Stored data entries

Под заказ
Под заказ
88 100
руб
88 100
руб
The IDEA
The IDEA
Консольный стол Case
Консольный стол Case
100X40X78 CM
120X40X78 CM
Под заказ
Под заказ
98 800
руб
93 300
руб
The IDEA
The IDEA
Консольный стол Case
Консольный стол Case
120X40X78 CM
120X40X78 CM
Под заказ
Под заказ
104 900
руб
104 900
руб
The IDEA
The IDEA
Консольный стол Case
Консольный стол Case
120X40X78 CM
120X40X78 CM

==

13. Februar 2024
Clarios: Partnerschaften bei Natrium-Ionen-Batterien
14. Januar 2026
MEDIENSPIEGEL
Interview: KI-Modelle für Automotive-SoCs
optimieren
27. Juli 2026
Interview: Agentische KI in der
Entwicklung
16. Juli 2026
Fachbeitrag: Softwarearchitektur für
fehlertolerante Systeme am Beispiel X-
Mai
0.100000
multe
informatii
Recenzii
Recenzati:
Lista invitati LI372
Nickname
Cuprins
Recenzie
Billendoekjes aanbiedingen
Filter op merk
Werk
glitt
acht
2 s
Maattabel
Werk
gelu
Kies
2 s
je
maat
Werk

REQUIRED WORK ▸
Where a line above contains the word "Interview", copy that line.

ANSWER TO THE PROBLEM ▸
Interview: KI-Modelle für Automotive-SoCs
Interview: Agentische KI in der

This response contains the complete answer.